A man who was wrongfully imprisoned for a decade before being released earlier this year has filed a federal lawsuit against the city of Chicago and 17 Chicago Police Department officers, including convicted former sergeant Ronald Watts.
Ben Baker, 44, and his attorneys announced the 10-count federal lawsuit Thursday, alleging the police department’s “code of silence” allowed his wrongful conviction and imprisonment.
Baker was arrested twice at the Ida B. Wells public housing development after officers assigned to the development said he was caught in possession of narcotics with intent to deliver.
In June 2004, Baker was told that Sgt. Watts planned to attribute drugs supposedly found in a mailbox at the development to Baker, according to the suit. Watts told Baker that if he gave Watts a $1,000 bribe, Baker would still have to “fight the case,” but Watts would ensure that he would beat it.
Baker refused, and he was arrested on July 11, 2004. He spent four-and-a-half months in Cook County Jail before the case was dismissed, the suit claims.
Baker was arrested again on March, 23, 2005, according to the suit.

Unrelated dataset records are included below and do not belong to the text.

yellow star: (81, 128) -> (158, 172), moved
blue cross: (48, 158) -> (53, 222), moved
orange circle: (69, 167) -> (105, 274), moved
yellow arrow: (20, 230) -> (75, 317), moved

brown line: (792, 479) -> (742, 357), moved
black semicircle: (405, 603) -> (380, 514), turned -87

Baker alleges that arrest was retribution for his refusal to pay Watts a bribe. He was convicted in 2006 of two counts of possession of a controlled substances and sentenced to 14 years in prison.

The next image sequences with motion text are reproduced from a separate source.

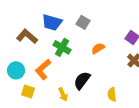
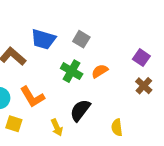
green cross: (62, 47) -> (72, 71), moved
orange L-shape: (43, 69) -> (32, 97), turned -80

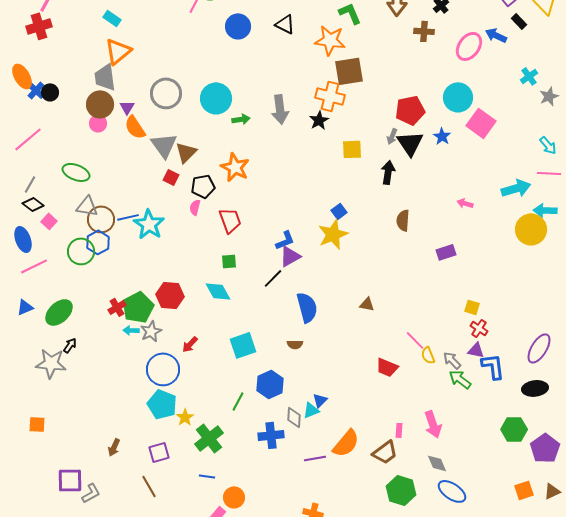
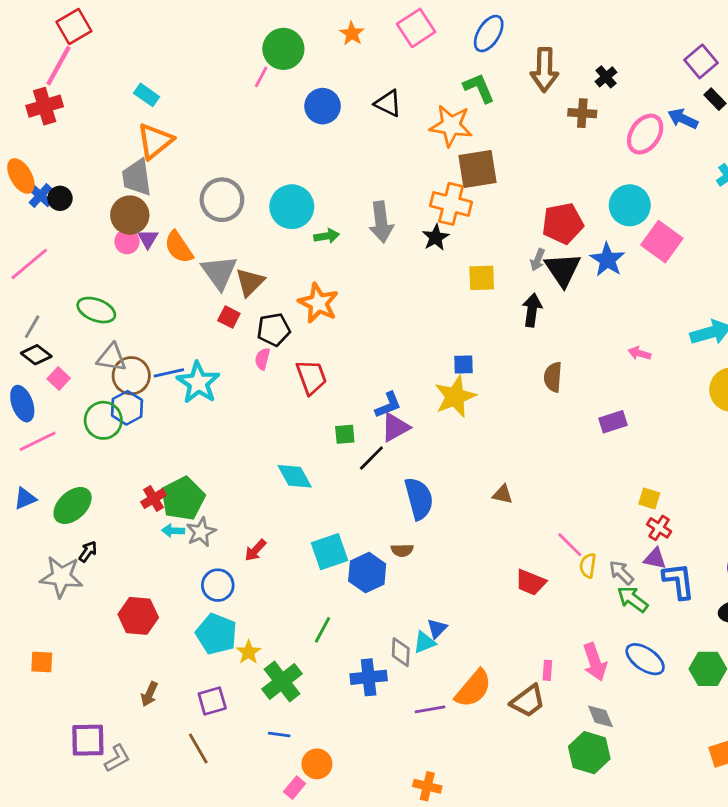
purple triangle: (127, 107) -> (148, 239), moved
blue star: (442, 136) -> (607, 260), size x1.4
blue square: (339, 211) -> (464, 364), turned 35
green square: (229, 261) -> (345, 434), moved
red hexagon: (170, 295) -> (138, 616), moved
yellow semicircle: (428, 355) -> (588, 566), turned 30
blue circle: (163, 369) -> (218, 585), size x0.7
blue hexagon: (270, 384) -> (367, 573), moved
green hexagon: (401, 490) -> (589, 753), moved
blue ellipse: (452, 491) -> (645, 659), moved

While Baker was out on bond on that case, on Dec. 11. 2005, he and his wife were arrested and charged with felony drug crimes, according to the suit. They claim the arrest was the result of their attempts to expose the officers’ corruption.
After Baker was convicted in the previous case, his wife pleaded guilty in exchange for probation so she could avoid prison and raise their three children, though she claimed to be innocent.

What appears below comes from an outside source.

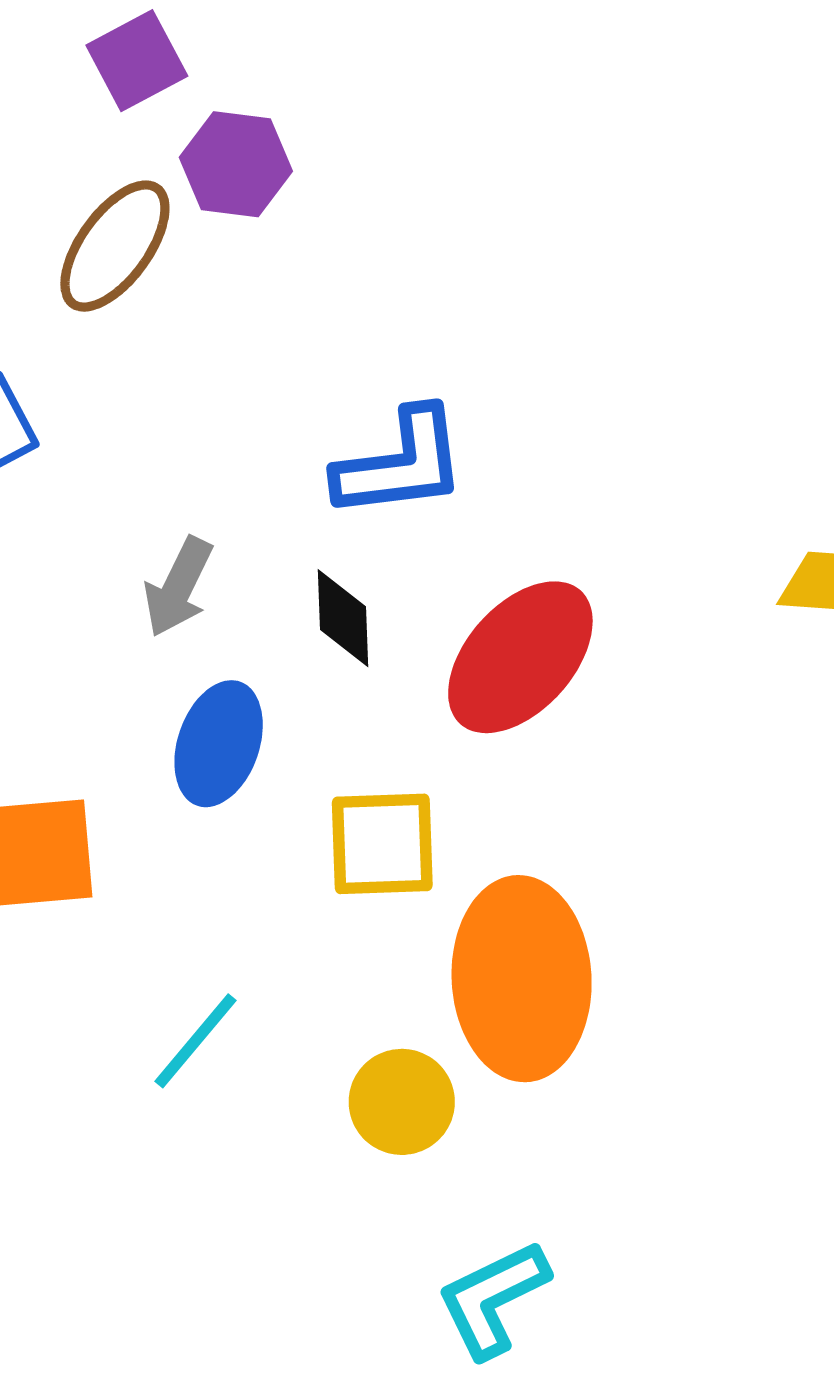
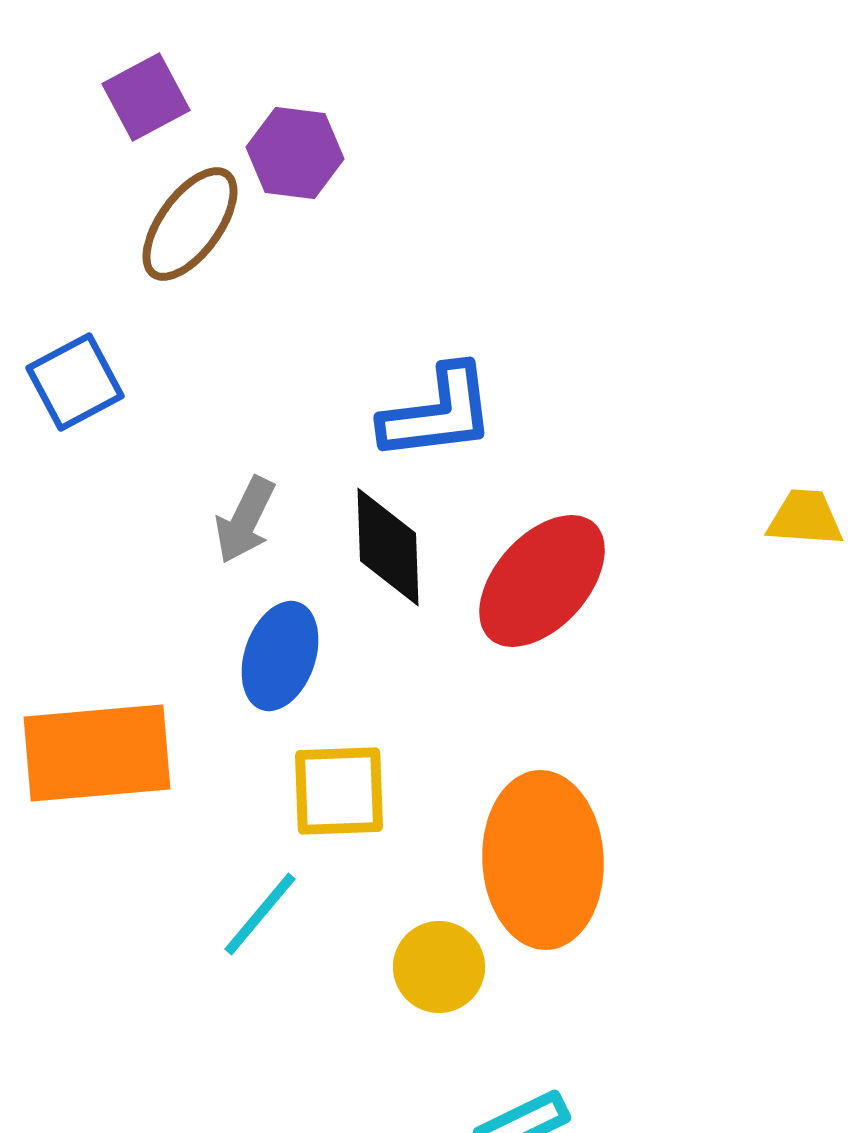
purple square: (137, 61) -> (146, 97), moved
black diamond: (343, 618) -> (388, 547), size x1.4
yellow square: (382, 844) -> (339, 791), moved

At the time of Baker’s arrests, an investigation of Watts and his crew was “well underway” by the FBI, with the knowledge of the police department’s Internal Affairs Department, according to the lawsuit.
Watts and one of his crew were convicted and imprisoned in 2013 after they were caught in a 2011 FBI sting, according to the suit.
Baker was freed earlier this year after the Exoneration Project took up his case and found evidence of the corruption. Both of his convictions were vacated, and he received two certificates of innocence.
The suit seek an unspecified amount in damages.
A city spokesman said they had not yet received the suit and could not comment.